▸ **About this task**: Scan the material and copy out each line where the word "seyir" occurs.

▸ **The input**:

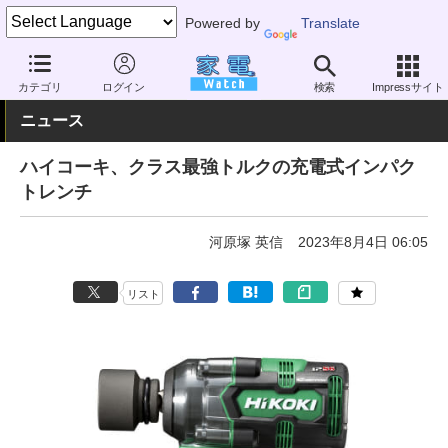
Powered by
Translate
家電 Watch
その他・家電
アウトドア
DIY
カテゴリ
ログイン
検索
Impressサイト
ニュース
ハイコーキ、クラス最強トルクの充電式インパク
トレンチ
河原塚 英信
2023年8月4日 06:05
リスト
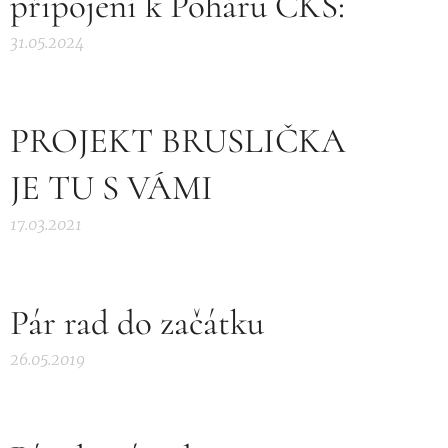
připojení k Poháru ČKS:
31.05.2024
PROJEKT BRUSLIČKA
JE TU S VÁMI
17.03.2021
Pár rad do začátku
26.05.2019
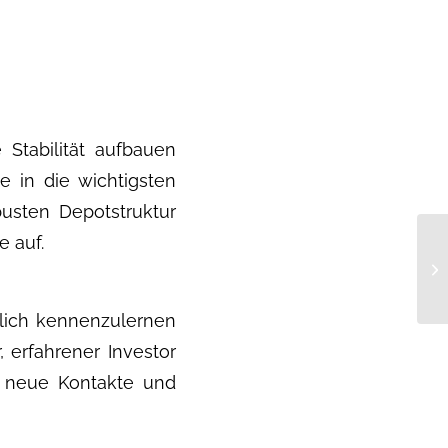
 Stabilität aufbauen
e in die wichtigsten
busten Depotstruktur
e auf.
nlich kennenzulernen
 erfahrener Investor
, neue Kontakte und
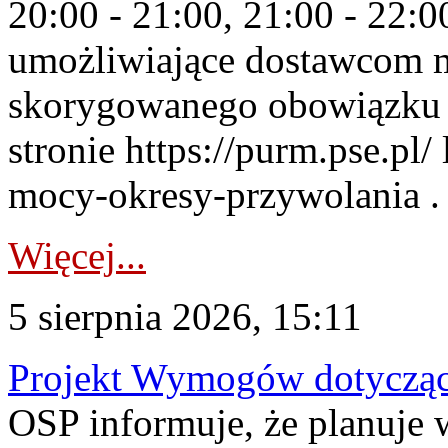
20:00 - 21:00, 21:00 - 22:
umożliwiające dostawcom 
skorygowanego obowiązku 
stronie https://purm.pse.pl/
mocy-okresy-przywolania . 
Więcej...
5 sierpnia 2026, 15:11
Projekt Wymogów dotycząc
OSP informuje, że planuj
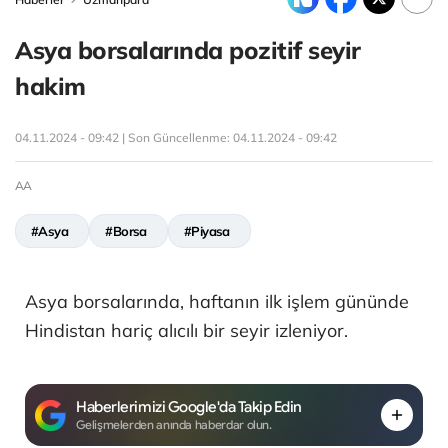
Asya borsalarında pozitif seyir
hakim
04.11.2024 - 09:42 | Son Güncellenme:
04.11.2024 - 09:42
AA
#Asya
#Borsa
#Piyasa
Asya borsalarında, haftanın ilk işlem gününde
Hindistan hariç alıcılı bir seyir izleniyor.
Haberlerimizi Google'da Takip Edin
Gelişmelerden anında haberdar olun.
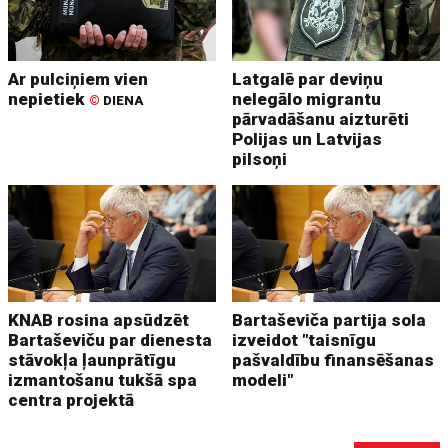
Ar pulciņiem vien
Latgalē par deviņu
nepietiek
nelegālo migrantu
©
DIENA
pārvadāšanu aizturēti
Polijas un Latvijas
pilsoņi
KNAB rosina apsūdzēt
Bartaševiča partija sola
Bartaševiču par dienesta
izveidot "taisnīgu
stāvokļa ļaunprātīgu
pašvaldību finansēšanas
izmantošanu tukšā spa
modeli"
centra projektā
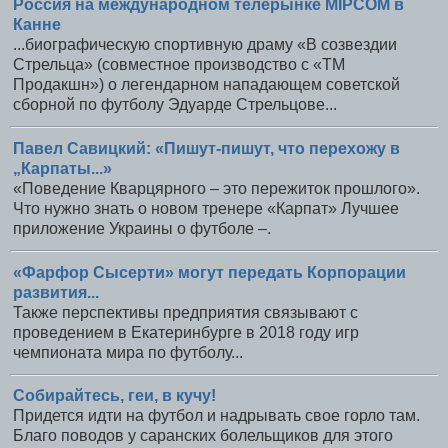
Россия на международном телерынке MIPCOM в
Канне
...биографическую спортивную драму «В созвездии
Стрельца» (совместное производство с «ТМ
Продакшн») о легендарном нападающем советской
сборной по футболу Эдуарде Стрельцове...
Павел Савицкий: «Пишут-пишут, что перехожу в
„Карпаты...»
«Поведение Кварцярного – это пережиток прошлого».
Что нужно знать о новом тренере «Карпат» Лучшее
приложение Украины о футболе –.
«Фарфор Сысерти» могут передать Корпорации
развития...
Также перспективы предприятия связывают с
проведением в Екатеринбурге в 2018 году игр
чемпионата мира по футболу...
Собирайтесь, геи, в кучу!
Придется идти на футбол и надрывать свое горло там.
Благо поводов у саранских болельщиков для этого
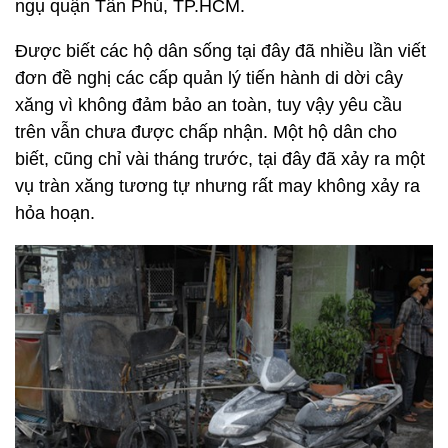
ngụ quận Tân Phú, TP.HCM.
Được biết các hộ dân sống tại đây đã nhiều lần viết
đơn đề nghị các cấp quản lý tiến hành di dời cây
xăng vì không đảm bảo an toàn, tuy vậy yêu cầu
trên vẫn chưa được chấp nhận. Một hộ dân cho
biết, cũng chỉ vài tháng trước, tại đây đã xảy ra một
vụ tràn xăng tương tự nhưng rất may không xảy ra
hỏa hoạn.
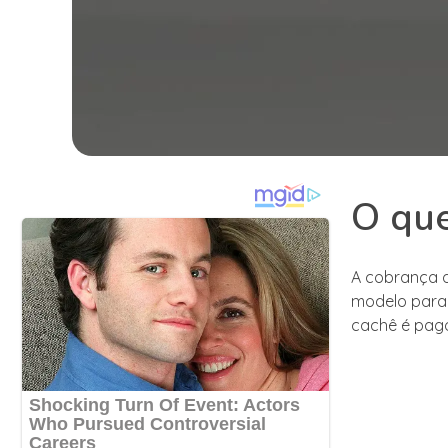
O que
A cobrança d
modelo para 
cachê é pago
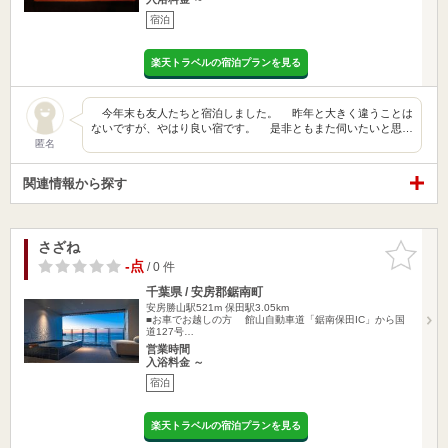
宿泊
楽天トラベルの宿泊プランを見る
今年末も友人たちと宿泊しました。 昨年と大きく違うことは
ないですが、やはり良い宿です。 是非ともまた伺いたいと思…
匿名
関連情報から探す
さざね
お気に入
りに追加
-点
/ 0 件
千葉県 / 安房郡鋸南町
安房勝山駅521m
保田駅3.05km
■お車でお越しの方 館山自動車道「鋸南保田IC」から国
道127号…
営業時間
入浴料金 ～
宿泊
楽天トラベルの宿泊プランを見る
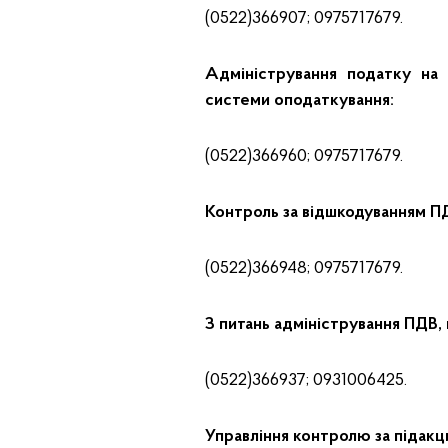
(0522)366907; 0975717679.
Адміністрування податку на 
системи оподаткування:
(0522)366960; 0975717679.
Контроль за відшкодуванням П
(0522)366948; 0975717679.
З питань адміністрування ПДВ,
(0522)366937; 0931006425.
Управління контролю за підакц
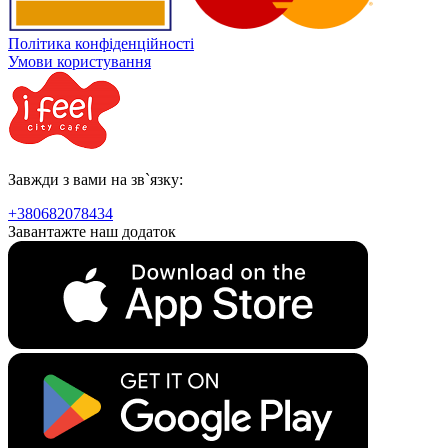
Політика конфіденційності
Умови користування
Завжди з вами на зв`язку:
+380682078434
Завантажте наш додаток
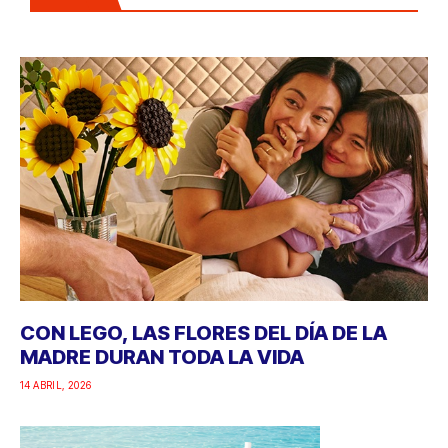
CON LEGO, LAS FLORES DEL DÍA DE LA
MADRE DURAN TODA LA VIDA
14 ABRIL, 2026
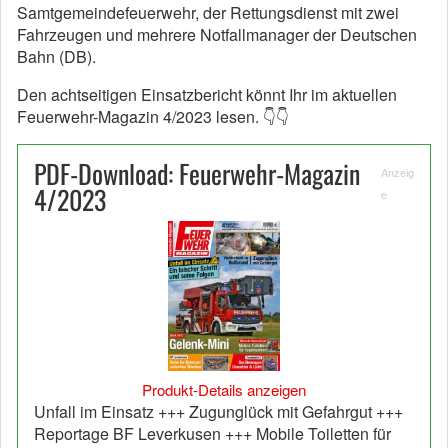
Samtgemeindefeuerwehr, der Rettungsdienst mit zwei
Fahrzeugen und mehrere Notfallmanager der Deutschen
Bahn (DB).
Den achtseitigen Einsatzbericht könnt Ihr im aktuellen
Feuerwehr-Magazin 4/2023 lesen. 👇👇
PDF-Download: Feuerwehr-Magazin
Anzeig
4/2023
e
Produkt-Details anzeigen
Unfall im Einsatz +++ Zugunglück mit Gefahrgut +++
Reportage BF Leverkusen +++ Mobile Toiletten für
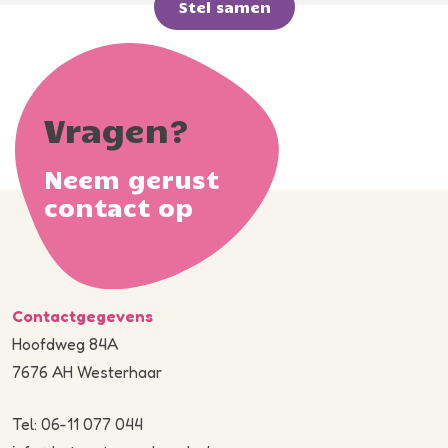
Stel samen
Vragen?
Neem gerust
contact op
Contactgegevens
Hoofdweg 84A
7676 AH Westerhaar
Tel: 06-11 077 044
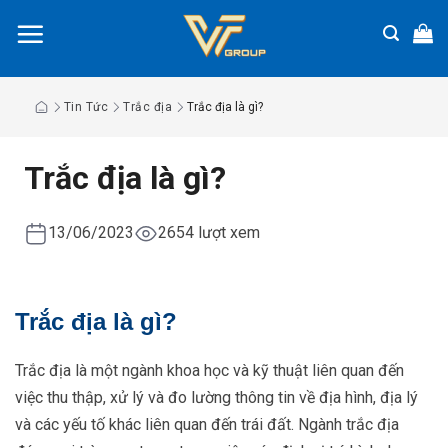
Chuyển
đến
nội
dung
Tin Tức
Trắc địa
Trắc địa là gì?
Trắc địa là gì?
13/06/2023
2654 lượt xem
Trắc địa là gì?
Trắc địa là một ngành khoa học và kỹ thuật liên quan đến
việc thu thập, xử lý và đo lường thông tin về địa hình, địa lý
và các yếu tố khác liên quan đến trái đất. Ngành trắc địa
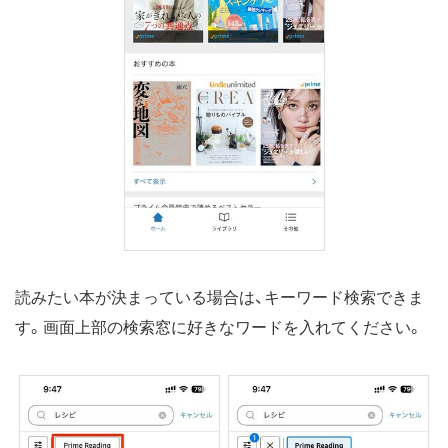
読みたい本が決まっている場合は、キーワード検索できま
す。画面上部の検索窓に好きなワードを入れてください。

▸ **Exercise result**:
Asya borsalarında pozitif seyir
Hindistan hariç alıcılı bir seyir izleniyor.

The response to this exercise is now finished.